Aplicaciones intuitivas

No hay que apartarse nunca de los iconos estándares. Para volver al inicio, símbolo de la casa. Siempre. La aplicación debe ser intuitiva, el diseño ha de ser uniforme. Todos los elementos del diseño deben tener un mismo estilo e identidad visual. Al momento del diseño y desarrollo de aplicaciones, no hay que “inflar” la aplicación con características adicionales que no tengan un propósito real. El usuario no quiere ni tiene tiempo de usar este tipo de ‘extras’.

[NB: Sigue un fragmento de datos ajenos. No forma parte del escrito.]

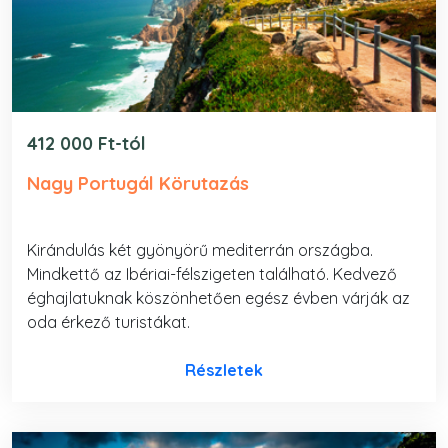
412 000 Ft-tól
Nagy Portugál Körutazás
Kirándulás két gyönyörű mediterrán országba.
Mindkettő az Ibériai-félszigeten található. Kedvező
éghajlatuknak köszönhetően egész évben várják az
oda érkező turistákat.
Részletek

Además, cada elemento de la aplicación debe parecer y ser tocable. Hay que evitar que el usuario se moleste o se sienta estúpido por intentar mover un elemento y que no haya interacción alguna. Otro error garrafal, en cualquier tipo de app, es olvidar las funciones del tipo ‘Compartir’, ‘Comentar’, ‘Me gusta’.

Falta de visión sobre el uso de las tecnologías móviles

En otro sentido, la falta de visión puede convertirse en un obstáculo para las empresas que se encargan del desarrollo de aplicaciones que buscan aprovechar los beneficios de las aplicaciones móviles, pues tiene efectos tanto estratégicos como a nivel de procesos concretos. Con frecuencia, a pesar del enorme esfuerzo que muchas empresas llevan a cabo en el desarrollo de aplicaciones móviles, los líderes dentro de las mismas olvidan por completo la forma en que dichos desarrollos afectan su modelo de negocio, sus operaciones del día a día y el rol de muchos de sus empleados.

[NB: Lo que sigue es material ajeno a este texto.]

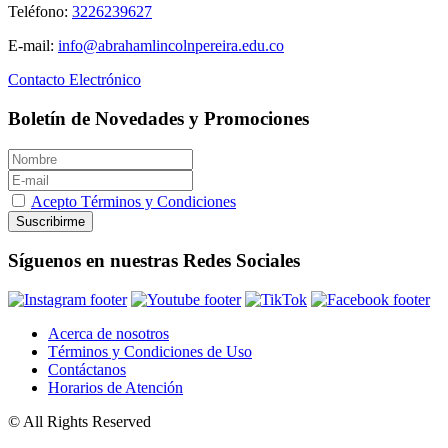
Teléfono:
3226239627
E-mail:
info@abrahamlincolnpereira.edu.co
Contacto Electrónico
Boletín de Novedades y Promociones
Acepto Términos y Condiciones
Suscribirme
Síguenos en nuestras Redes Sociales
Acerca de nosotros
Términos y Condiciones de Uso
Contáctanos
Horarios de Atención
© All Rights Reserved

La falta de visión termina de esta forma por generar un corto circuito entre las aplicaciones móviles y los objetivos estratégicos de la empresa que se encargan del desarrollo de aplicaciones, ya que sin objetivos y propuestas claras, los beneficios de las aplicaciones móviles pueden perderse por completo de vista.

Desconocimiento de las plataformas móviles en el mercado

Las aplicaciones móviles son sin duda un desarrollo tecnológico reciente que aún se encuentra en su ciclo de adopción, lo cual justifica así mismo los beneficios que su adopción conlleva. Dado el nivel de innovación que dichas tecnologías implican para cualquier empresa, es importante que su empresa conozca y compare los distintos matices tecnológicos que cada aplicación móvil posee antes de contratar una agencia de desarrollo de aplicaciones. Esto en muchos casos puede ir más allá de aspectos menores, dependiendo del contexto de negocio de cada empresa.

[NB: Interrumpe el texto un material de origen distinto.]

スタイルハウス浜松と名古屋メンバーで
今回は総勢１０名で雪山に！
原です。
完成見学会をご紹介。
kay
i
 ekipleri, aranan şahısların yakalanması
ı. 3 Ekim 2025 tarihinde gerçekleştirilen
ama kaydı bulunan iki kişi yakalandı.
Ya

Falta de conocimiento o capacitación de los miembros de la empresa sobre el uso de la tecnología móvil

Así como el desconocimiento de la tecnología móvil puede afectar su aplicación, el conocimiento sobre su uso y aplicación es determinante para el éxito que su empresa pueda tener con una aplicación móvil. Determinante porque las empresas que desarrollan capacidades y conocimientos dentro de sus filas son las que con mayor solidez logran establecer aplicaciones móviles exitosas. Del mismo modo, si su empresa puede contar con aliados que posean el conocimiento específico, la aplicación de nuevas tecnologías puede ser igualmente ventajoso, pero en la mayoría de los casos mucho menos costoso para su empresa.

Una aplicación es un producto de consumo. En consecuencia, es necesario dedicar tanto o más tiempo y dinero al marketing como el que destinaríamos para promocionar cualquier otro producto destinado a venderse. En el proceso del desarrollo de aplicaciones en las empresas, es preciso dejar a un lado el pensamiento sobre “cuántos clics o descargas” se lograrán y centrarse en involucrar al usuario y fidelizarlo (engagement). La métrica relevante para valorar el éxito de una aplicación consistirá en lograr el mayor tiempo posible de permanencia del usuario en ella.